New Exodus of Rohingya Boat People Unlikely: Expert

A boat loaded with nearly 400 Myanmar Rohingya and Bangladeshi refugees was pushed away repeatedly from Thailand in May 2015 before being rescued by fisherman in Sumatra, Indonesia. File photo: EPA/STR
A boat loaded with nearly 400 Myanmar Rohingya and Bangladeshi refugees was pushed away repeatedly from Thailand in May 2015 before being rescued by fisherman in Sumatra, Indonesia. File photo: EPA/STR

BANGKOK — An expert on the plight of Myanmar’s beleaguered Rohingya Muslim minority said the sighting of several dozen boat people said to be seeking refuge in Malaysia probably does not portend a new exodus by sea.

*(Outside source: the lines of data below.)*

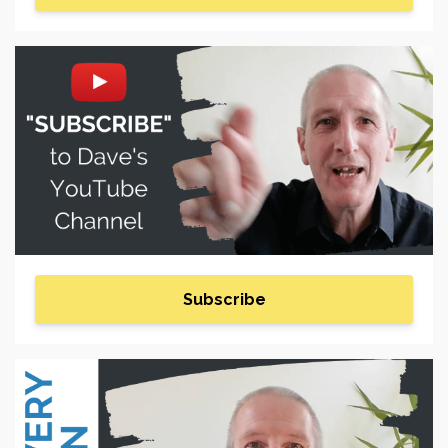
Subscribe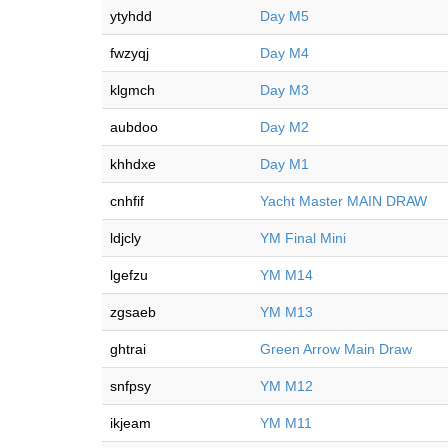
ytyhdd
Day M5
fwzyqj
Day M4
klgmch
Day M3
aubdoo
Day M2
khhdxe
Day M1
cnhfif
Yacht Master MAIN DRAW
ldjcly
YM Final Mini
lgefzu
YM M14
zgsaeb
YM M13
ghtrai
Green Arrow Main Draw
snfpsy
YM M12
ikjeam
YM M11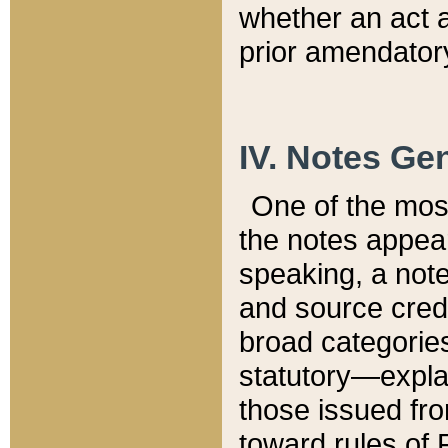
whether an act 
prior amendatory
IV. Notes Gen
One of the mos
the notes appea
speaking, a note 
and source credi
broad categories
statutory—expla
those issued fro
toward rules of 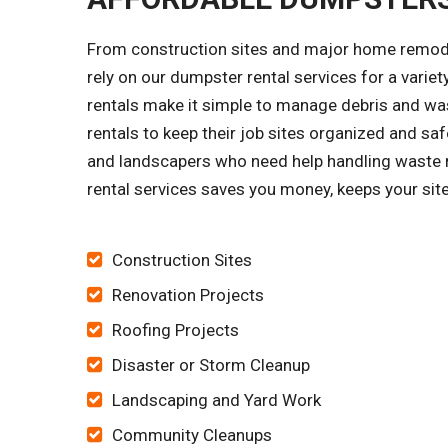
From construction sites and major home remode
rely on our dumpster rental services for a vari
rentals make it simple to manage debris and was
rentals to keep their job sites organized and 
and landscapers who need help handling waste r
rental services saves you money, keeps your site
Construction Sites
Renovation Projects
Roofing Projects
Disaster or Storm Cleanup
Landscaping and Yard Work
Community Cleanups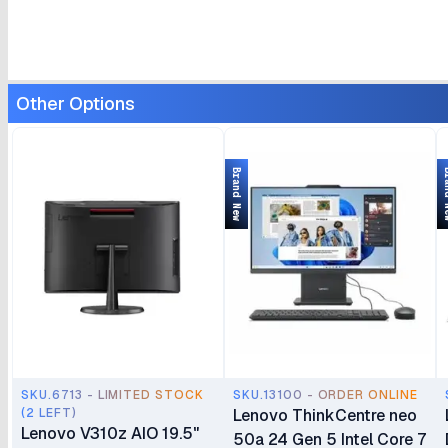
Other Options
Brand New
Bran
SKU.6713 - LIMITED STOCK
SKU.13100 - ORDER ONLINE
(2 LEFT)
Lenovo ThinkCentre neo
Lenovo V310z AIO 19.5"
50a 24 Gen 5 Intel Core 7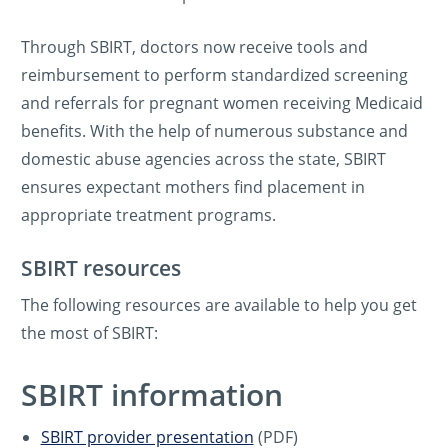
Through SBIRT, doctors now receive tools and
reimbursement to perform standardized screening
and referrals for pregnant women receiving Medicaid
benefits. With the help of numerous substance and
domestic abuse agencies across the state, SBIRT
ensures expectant mothers find placement in
appropriate treatment programs.
SBIRT resources
The following resources are available to help you get
the most of SBIRT:
SBIRT information
SBIRT provider presentation
(PDF)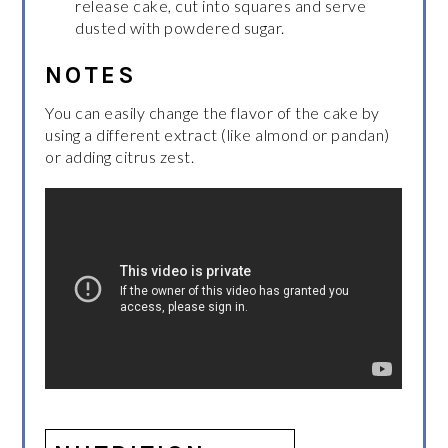
release cake, cut into squares and serve
dusted with powdered sugar.
NOTES
You can easily change the flavor of the cake by
using a different extract (like almond or pandan)
or adding citrus zest.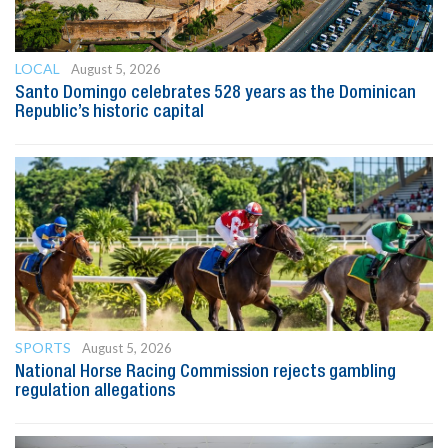
LOCAL
August 5, 2026
Santo Domingo celebrates 528 years as the Dominican
Republic’s historic capital
SPORTS
August 5, 2026
National Horse Racing Commission rejects gambling
regulation allegations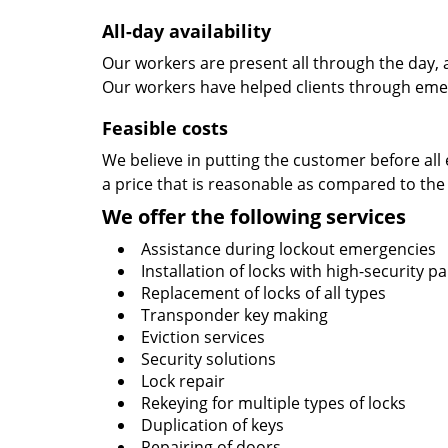
All-day availability
Our workers are present all through the day, 
Our workers have helped clients through emer
Feasible costs
We believe in putting the customer before all 
a price that is reasonable as compared to the
We offer the following services
Assistance during lockout emergencies
Installation of locks with high-security 
Replacement of locks of all types
Transponder key making
Eviction services
Security solutions
Lock repair
Rekeying for multiple types of locks
Duplication of keys
Repairing of doors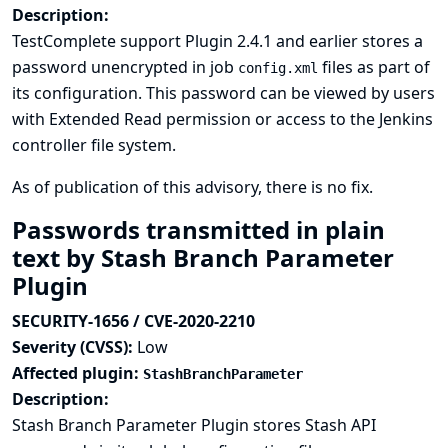
Description:
TestComplete support Plugin 2.4.1 and earlier stores a
password unencrypted in job
files as part of
config.xml
its configuration. This password can be viewed by users
with Extended Read permission or access to the Jenkins
controller file system.
As of publication of this advisory, there is no fix.
Passwords transmitted in plain
text by Stash Branch Parameter
Plugin
SECURITY-1656 / CVE-2020-2210
Severity (CVSS):
Low
Affected plugin:
StashBranchParameter
Description:
Stash Branch Parameter Plugin stores Stash API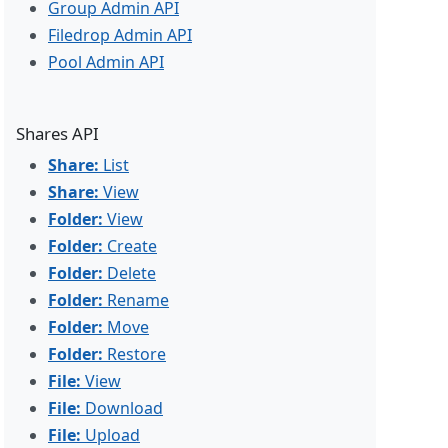
Group Admin API
Filedrop Admin API
Pool Admin API
Shares API
Share:
List
Share:
View
Folder:
View
Folder:
Create
Folder:
Delete
Folder:
Rename
Folder:
Move
Folder:
Restore
File:
View
File:
Download
File:
Upload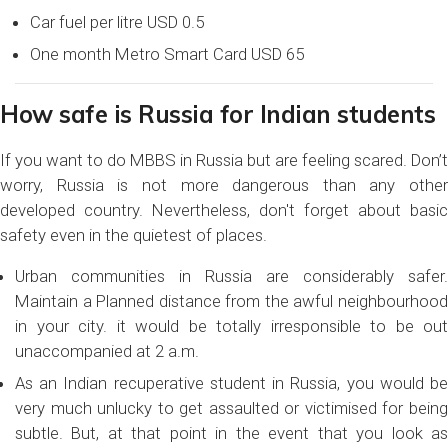
Car fuel per litre USD 0.5
One month Metro Smart Card USD 65
How safe is Russia for Indian students
If you want to do MBBS in Russia but are feeling scared. Don’t
worry, Russia is not more dangerous than any other
developed country. Nevertheless, don't forget about basic
safety even in the quietest of places.
Urban communities in Russia are considerably safer.
Maintain a Planned distance from the awful neighbourhood
in your city. it would be totally irresponsible to be out
unaccompanied at 2 a.m.
As an Indian recuperative student in Russia, you would be
very much unlucky to get assaulted or victimised for being
subtle. But, at that point in the event that you look as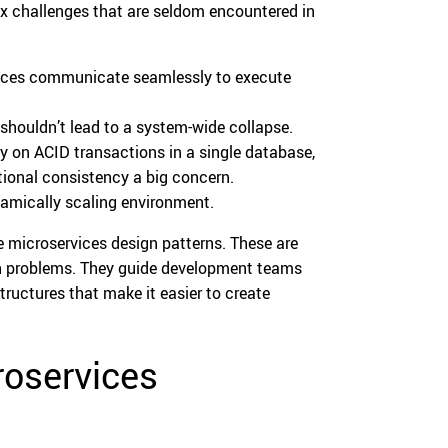
ex challenges that are seldom encountered in
vices communicate seamlessly to execute
e shouldn’t lead to a system-wide collapse.
y on ACID transactions in a single database,
ional consistency a big concern.
namically scaling environment.
e microservices design patterns. These are
ign problems. They guide development teams
ructures that make it easier to create
roservices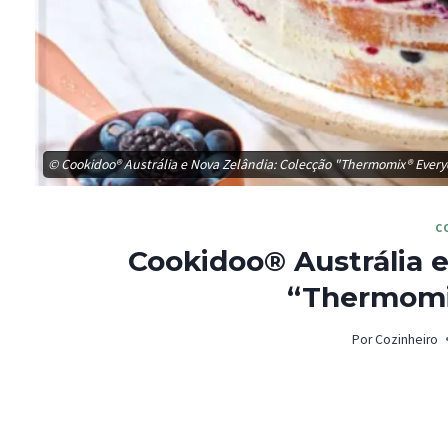
© Cookidoo® Austrália e Nova Zelândia: Colecção "Thermomix® Ever
C
Cookidoo® Austrália e
“Thermomi
Por
Cozinheiro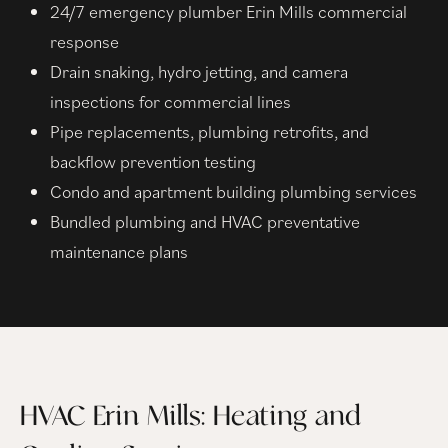
24/7 emergency plumber Erin Mills commercial
response
Drain snaking, hydro jetting, and camera
inspections for commercial lines
Pipe replacements, plumbing retrofits, and
backflow prevention testing
Condo and apartment building plumbing services
Bundled plumbing and HVAC preventative
maintenance plans
HVAC Erin Mills: Heating and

Chris Lewa of the Arakan Project, an independent research and advocacy group, said Sunday’s stopover of a fishing boat with 56 people at an island in Thailand’s Krabi province is probably not a harbinger of more soon to come, because the weather will soon turn too rough for such crossings.

Thai officials sent the boat on its way to Malaysia. Rohingya, treated as undesirables in predominantly Buddhist Myanmar, used to flee by sea by the thousands each year. About 700,000 have fled western Myanmar to Bangladesh to escape a brutal counterinsurgency campaign by Myanmar’s army.